Ces chiffres aident à cerner le profil des consommateurs. En 2024, 64 % des verbalisés avaient entre 18 et 29 ans. Dans plusieurs départements, notamment les Bouches-du-Rhône, la Guyane, l’Hérault et le Rhône, la proportion d’AFD pour usage de stupéfiants dépasse 81 % des délits enregistrés, atteignant même 91 % dans les Bouches-du-Rhône.

Cependant, la question du paiement de ces amendes se pose. « Le ministère communique souvent sur le nombre d’amendes délivrées, mais le taux de recouvrement est à peine de 35 %, » explique Yann Bisiou, maître de conférences à l’université de Montpellier Paul-Valéry. « Dans deux cas sur trois, l’amende n’est pas payée. »

Un chiffre qu’Emmanuel Macron avait lui-même évoqué en 2023, précédant sa visite à Marseille. Il avait alors souligné que le paiement immédiat par carte bancaire ou en liquide pourrait améliorer la situation. « Ce que nous avons constaté, c’est que comme le règlement se fait par télépaiement entre 45 jours et 60 jours, nous avons un taux de recouvrement de 35 %. Et c’est en dessous de cette moyenne à Marseille. C’est inacceptable, » avait-il déclaré à La Provence.

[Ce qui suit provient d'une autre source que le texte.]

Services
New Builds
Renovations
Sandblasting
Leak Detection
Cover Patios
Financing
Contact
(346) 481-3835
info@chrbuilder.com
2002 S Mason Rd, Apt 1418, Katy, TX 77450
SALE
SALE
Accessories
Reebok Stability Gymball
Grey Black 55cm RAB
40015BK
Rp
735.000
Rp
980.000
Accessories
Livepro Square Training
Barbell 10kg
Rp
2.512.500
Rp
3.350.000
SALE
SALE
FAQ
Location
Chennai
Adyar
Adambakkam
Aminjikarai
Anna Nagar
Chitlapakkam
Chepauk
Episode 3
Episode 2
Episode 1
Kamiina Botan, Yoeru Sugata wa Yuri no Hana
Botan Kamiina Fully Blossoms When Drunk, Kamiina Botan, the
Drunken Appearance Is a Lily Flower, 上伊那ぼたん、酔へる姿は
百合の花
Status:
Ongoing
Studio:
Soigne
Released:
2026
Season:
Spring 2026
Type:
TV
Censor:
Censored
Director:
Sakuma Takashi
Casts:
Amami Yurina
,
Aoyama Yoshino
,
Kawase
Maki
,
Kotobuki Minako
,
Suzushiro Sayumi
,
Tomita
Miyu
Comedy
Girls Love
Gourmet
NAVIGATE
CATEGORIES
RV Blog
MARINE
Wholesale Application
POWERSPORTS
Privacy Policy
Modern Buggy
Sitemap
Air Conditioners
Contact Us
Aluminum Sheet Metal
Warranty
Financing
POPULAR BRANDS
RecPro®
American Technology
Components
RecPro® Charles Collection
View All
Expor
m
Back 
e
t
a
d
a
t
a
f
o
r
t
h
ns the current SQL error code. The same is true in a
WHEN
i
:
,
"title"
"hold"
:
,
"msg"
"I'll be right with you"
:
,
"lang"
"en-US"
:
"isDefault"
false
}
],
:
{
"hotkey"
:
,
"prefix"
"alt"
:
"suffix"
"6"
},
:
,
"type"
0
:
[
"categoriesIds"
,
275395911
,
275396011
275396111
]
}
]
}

« Ce n’est pas parce que la procédure n’est pas efficace, mais parce que les gens ciblés n’ont pas les moyens de la payer, » rappelle l’universitaire, soulignant des cas de « surendettement » chez certains consommateurs.

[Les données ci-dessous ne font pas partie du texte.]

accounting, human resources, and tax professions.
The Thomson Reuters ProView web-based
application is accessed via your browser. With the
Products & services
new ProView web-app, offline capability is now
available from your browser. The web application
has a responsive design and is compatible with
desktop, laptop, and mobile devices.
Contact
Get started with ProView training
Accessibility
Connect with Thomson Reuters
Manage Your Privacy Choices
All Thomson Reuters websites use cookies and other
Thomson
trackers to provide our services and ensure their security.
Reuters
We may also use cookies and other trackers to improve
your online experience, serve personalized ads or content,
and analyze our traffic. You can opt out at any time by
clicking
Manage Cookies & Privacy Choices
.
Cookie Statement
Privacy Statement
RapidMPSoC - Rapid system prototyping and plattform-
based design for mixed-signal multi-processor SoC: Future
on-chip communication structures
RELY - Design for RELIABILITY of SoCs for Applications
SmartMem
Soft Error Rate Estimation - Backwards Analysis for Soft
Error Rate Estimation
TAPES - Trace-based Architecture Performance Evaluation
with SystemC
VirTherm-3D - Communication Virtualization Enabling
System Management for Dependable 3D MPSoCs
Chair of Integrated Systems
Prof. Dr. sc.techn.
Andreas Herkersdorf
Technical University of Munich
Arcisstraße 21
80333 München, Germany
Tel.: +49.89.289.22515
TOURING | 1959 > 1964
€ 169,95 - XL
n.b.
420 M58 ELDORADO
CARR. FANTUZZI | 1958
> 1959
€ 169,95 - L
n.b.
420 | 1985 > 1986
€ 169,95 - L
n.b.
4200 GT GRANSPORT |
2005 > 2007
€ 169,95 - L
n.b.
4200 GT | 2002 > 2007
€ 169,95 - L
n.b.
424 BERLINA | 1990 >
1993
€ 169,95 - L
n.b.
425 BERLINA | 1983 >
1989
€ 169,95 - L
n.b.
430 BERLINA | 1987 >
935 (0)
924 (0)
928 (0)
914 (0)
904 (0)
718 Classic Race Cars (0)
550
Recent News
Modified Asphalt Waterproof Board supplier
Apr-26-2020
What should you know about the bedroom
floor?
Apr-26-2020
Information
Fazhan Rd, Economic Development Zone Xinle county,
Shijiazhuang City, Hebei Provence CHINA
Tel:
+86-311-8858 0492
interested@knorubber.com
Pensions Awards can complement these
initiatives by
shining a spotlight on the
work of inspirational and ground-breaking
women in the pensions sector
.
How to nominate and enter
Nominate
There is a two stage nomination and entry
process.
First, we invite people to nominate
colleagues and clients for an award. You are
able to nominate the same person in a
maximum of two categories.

En ce qui concerne l’efficacité de cette mesure, les statistiques montrent une augmentation de l’usage de stupéfiants. Entre 2019 et 2024, la part des amendes pour usage illicite de stupéfiants est passée de 26 % à 76 %, selon le ministère de l’Intérieur.

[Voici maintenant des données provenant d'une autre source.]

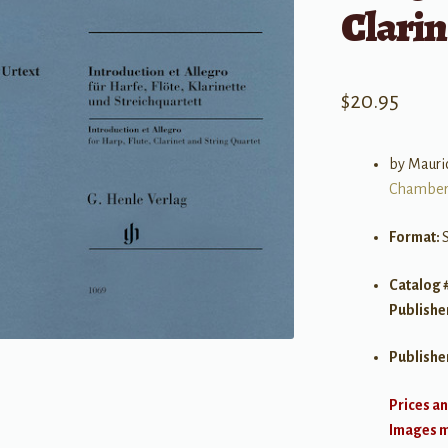
Clarin
$
20.95
by Mauric
Chamber
Format:
S
Catalog 
Publishe
Publishe
Prices an
Images ma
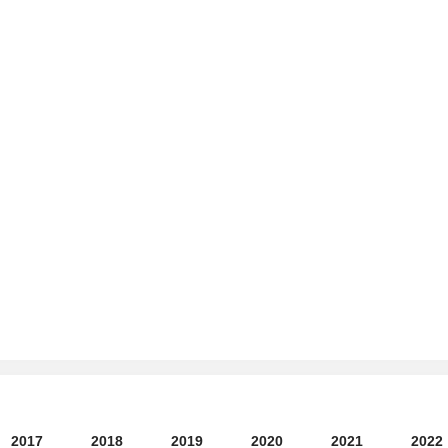
2017
2018
2019
2020
2021
2022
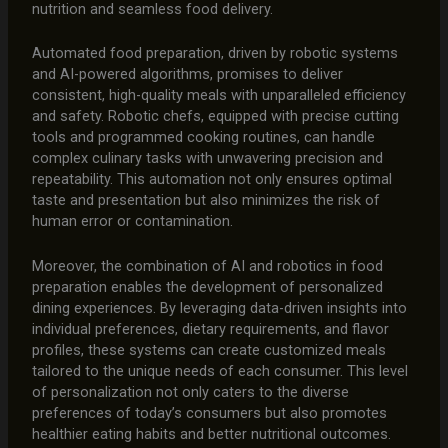
nutrition and seamless food delivery.
Automated food preparation, driven by robotic systems
and AI-powered algorithms, promises to deliver
consistent, high-quality meals with unparalleled efficiency
and safety. Robotic chefs, equipped with precise cutting
tools and programmed cooking routines, can handle
complex culinary tasks with unwavering precision and
repeatability. This automation not only ensures optimal
taste and presentation but also minimizes the risk of
human error or contamination.
Moreover, the combination of AI and robotics in food
preparation enables the development of personalized
dining experiences. By leveraging data-driven insights into
individual preferences, dietary requirements, and flavor
profiles, these systems can create customized meals
tailored to the unique needs of each consumer. This level
of personalization not only caters to the diverse
preferences of today’s consumers but also promotes
healthier eating habits and better nutritional outcomes.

Pourtant, l’efficacité de cet outil face à la consommation de drogue et au trafic reste questionnée. « Les prix des stupéfiants n’ont jamais été aussi bas, la qualité des produits n’a jamais été aussi bonne, le nombre de consommateurs de cocaïne a doublé, les trafics sont florissants : l’échec est patent, » affirme Yann Bisiou.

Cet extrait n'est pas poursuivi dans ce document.